古典に学ぶ (70) 『枕草子』のおもしろさを読む(24)
─ 清少納言の人間観察 宮仕え必須論② ─     
                            実川恵子 

 親の決めた男と結婚し、その男の出世によって我が身の社会的地位も上がり、経済的にも恵まれ、幸福に暮らす。勝手な恋愛沙汰や結婚後の浮気もしないで、夫の女性関係は当然のこととして、大目に見て、家を治め、奥方として尊敬される。そういうあり方を清少納言は、「えせざいはひ」(幸いに見えて実は本当の幸いではないもの)と決めつける。男の価値観が、女のそれとは根本的に異なるものという認識があってみれば、男に寄り添って成り立つ幸福は、将来を保障されたものではなく、見せかけのものにすぎないと考えるのは当然のことである。
 女が世の中のことを大きく見渡せる場に出ること。清少納言の身分、その時代を考えると、それは宮仕えすることによってしか達せられないものだったのだろう。もちろん、宮仕えしても、世の中がどんなふうに見えてくるかは、その人の目次第ではある。
 また、どう世の中を認識したとしても、女が世の中を動かすことは、よほどの例外的な場合でなければ、望めなかったであろう。それでも、自分自身の人生を考える視点は、家の中にしかいなかった女とは、決定的に違うのではないだろうか。
 自分の存在を、夫との関わりだけで見るしかない、というのではなく、外の世界との関わりで見ることができるということは、知的な充足感を、ひいては生きている安定感を、そして、そういう充足や安定感を、さらに、そういう充足や安定の限界を認識する可能性を女が持つこと。家の奥深くかしずかれて、身分の低い者と顔をあわせることなく、外との接触から生まれる不快さ
と無縁ですごすこと。
 この二つをはかりにかけた時、清少納言は前者をとったのだといえる。もちろん、その選択を可能にしたのは、清少納言の宮仕え経験であった。
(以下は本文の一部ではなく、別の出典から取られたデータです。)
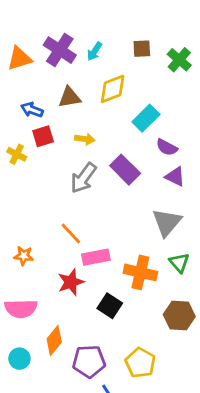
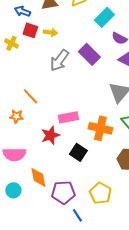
red square: (43, 136) -> (30, 30), turned 35
yellow arrow: (85, 139) -> (50, 32), moved
orange line: (71, 233) -> (30, 96), moved
orange diamond: (54, 341) -> (38, 177), turned -50

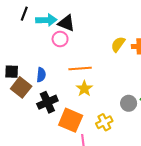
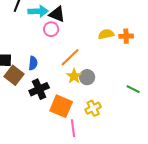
yellow semicircle: (118, 44) -> (106, 34), turned 42
orange line: (80, 68) -> (70, 57), turned -40
gray circle: (129, 103) -> (87, 77), moved

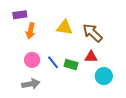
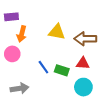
brown arrow: (92, 33) -> (85, 39), turned -45
pink circle: (32, 60) -> (12, 54), moved
cyan circle: (104, 76) -> (83, 87), moved

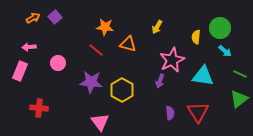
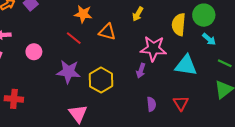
yellow semicircle: (196, 37) -> (179, 24), size x1.5
pink star: (172, 60) -> (153, 49), turned 30
red triangle: (198, 112) -> (181, 103), size x0.7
 悔恨と共におのれの人生を見るのではなく、自分の生きてきた足どりを、それなりに肯定するという姿勢がそこにはあるように思える。
 晩年は零落したといわれる清少納言だが、零落しても、悔恨の涙におぼれることはなかったで
あろう。
 物質的な不自由さも、あるいは世間から忘れさられたような老後も、それなりに、知的に楽しんだのではないかと、私には思われてならない。こういう健康的な自己肯定の精神は、文学においてはとかく低く評価されるようだが、当人の生き方としてはとても上質なものだといえると思う。
 こうした清少納言の考え方を、当時の女性の一方の極を代弁する意見とすれば、さしずめ紫式部の意見はその反対に立つと思われる。『紫式部日記』によれば、有能な女房であったに違いない彼女が、宮仕えにはどうしてもなじめない嘆きをもらしている。『源氏物語』「帚木」巻の「雨夜(あまよ)の品定め」での有名な女性論は、要するに、男が生涯を託し得る家庭の主婦として、どのような女性が理想であるかという議論で、紫式部は家庭の主婦という一点にしぼられる。清少納言と紫式部とでは、性格も、ものの考え方も全く異なる。当時の家庭は大家族であるから、その主婦の役割の大きさは、現在の核家族の主婦とは比べ物にならない。現実に女性の社会的活動の場がほとんどなかった事情を踏まえて考えれば、主婦論を展開した紫式部は常識的で、清少納言の方は少数派であったろう。この章段は、宮仕えというものに一縷の活路を見出し、世間の常識に挑戦しようとした清少納言の気概も感じられておもしろい。